= Exercise instructions =
Give back an exact copy of the entries beneath, minus the pictures.

____ Material provided

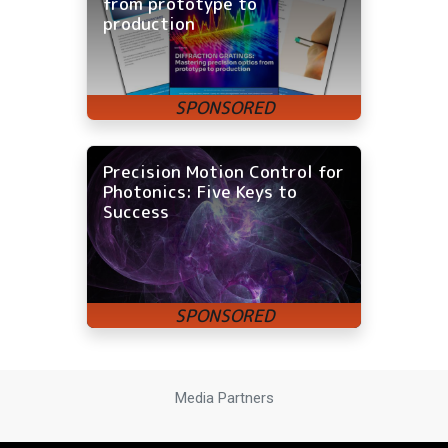
from prototype to
production
Precision Motion Control for
Photonics: Five Keys to
Success
Media Partners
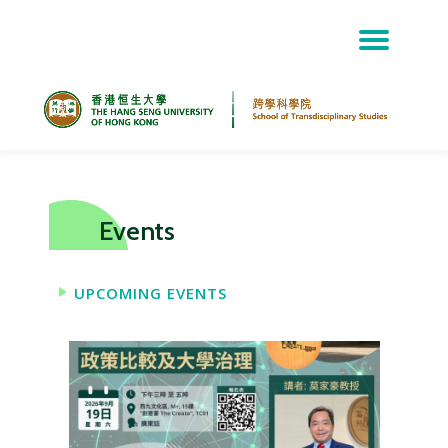
Skip
to
content
Events
UPCOMING EVENTS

________

= Your response =
from prototype to
production
Precision Motion Control for
Photonics: Five Keys to
Success
Media Partners
Skip
to
content
Events
UPCOMING EVENTS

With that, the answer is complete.